Our first responders, such as firefighters, members of law enforcement, emergency room personnel and crime scene personnel, are hailed as heroes and extolled for their bravery, and rightfully so. However, it is seldom acknowledged that those who serve in this capacity regularly experience the constant specter of death, trauma, and tragedy, sometimes on a daily basis. This constant exposure to death and destruction exerts a psychological toll on first responders, resulting in post-traumatic stress disorder (PTSD), substance abuse, depression, and even suicide. Studies have shown that individuals in these fields experience a higher rate of suicide than the general population.

The motion put forth this week seeks to examine and further develop protocols, policies, education and outreach in these departments aimed at suicide prevention, in consultation with experts in the field. I feel the best way to honor our first responders for the vital work they do every day is to make sure we give them needed tools and create an environment that allows them to take care of their mental health and well-being!

Rim of the Valley Corridor

On Tuesday, the Board passed a motion I authored with Supervisor Kathryn Barger that formalizes our support for Rep. Adam Schiff’s bill, The Rim of the Valley Corridor Preservation Act.

The bill would incorporate approximately 191,000 acres, referred to as the Rim of the Valley, into the existing Santa Monica Mountains National Recreation Area, expanding the area and bringing important federal assets to areas previously excluded from a host of resource opportunities. The proposed expansion would include Griffith Park, the Santa Clarita Valley, and the Santa Susana Mountains, as well as much of the Los Angeles River. If passed, the Rim of the Valley Corridor Preservation Act would authorize the National Parks Service to build or improve existing trails and roads, to carry out ecosystem monitoring, and to take part in conservation and recreation planning. It would also allow the NPS to fund natural resource protection efforts in the area.

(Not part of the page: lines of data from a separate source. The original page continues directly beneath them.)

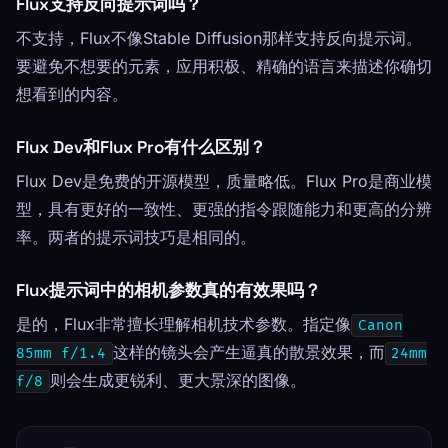
Flux支持反向提示词吗？
不支持，Flux不像Stable Diffusion那样支持反向提示词。
要避免不想要的元素，应用积极、精确的语言来描述你确切
想看到的内容。
Flux Dev和Flux Pro有什么区别？
Flux Dev是免费的开源模型，质量略低。Flux Pro是商业模
型，具有更好的一致性、更强的指令跟随能力和更高的分辨
率。两者的提示词技巧是相同的。
Flux提示词中的相机参数真的有效果吗？
是的，Flux非常擅长理解相机技术参数。指定像
Canon
这样的镜头会产生逼真的散景效果，而
85mm f/1.4
24mm
则会生成更锐利、更大景深的图像。
f/8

During my tenure in the State Senate, I pushed for and secured the protection of key wildlife corridors and watersheds with over $80 million of land acquisitions for the Santa Monica Mountains National Recreation Area. I am heartened to see other representatives continuing the critical work of securing access to natural spaces, and improving the quality of life of LA County residents for generations to come!

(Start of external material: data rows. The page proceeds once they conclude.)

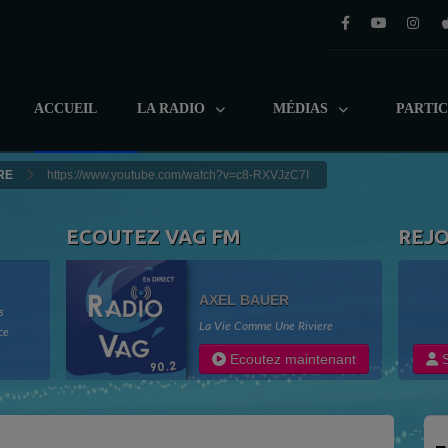
ACCUEIL
LA RADIO
MÉDIAS
PARTI
RE
https://www.youtube.com/watch?v=c8-RXVJzC7I
ECOUTEZ VAG FM
REJ
AXEL BAUER
s
La Vie Comme Une Riviere
ce
adio
Ecoutez maintenant
S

To view a map of the proposed expansion under the Rim of the Valley Corridor Preservation Act, click here. To view the fact sheet about the legislation, click here.

Adult Residential Facilities

I am delighted that during the Board meeting this week, we passed a motion I authored with Supervisor Janice Hahn that calls for a plan to support Adult Residential Facilities, which are a crucial part of the public safety net that keeps our needy and most vulnerable residents housed.

These board and care facilities have been shown to be effective living environments for adults experiencing mental health issues, substance abuse disorders, non-complicated medical comorbidities, and psychosocial challenges. Unfortunately, at the current time, our county system does not receive alerts from operators at risk of financial and/or staffing shortages until a closure is imminent, and closures have been occurring at an alarming rate. For the County to maintain and expand its network of these critical facilities, it will be necessary to develop consistent monitoring strategies and unified approaches for funding Adult Residential Facilities.

The motion directs the Health Agency to report back to Board in 60 days with a plan to stabilize and grow our existing Adult Residential Facility network across the County, including strategies for data collection, investment, and support for any relevant legislation. The current homelessness crisis demands that we do a better job of supporting and maintaining these essential residential facilities!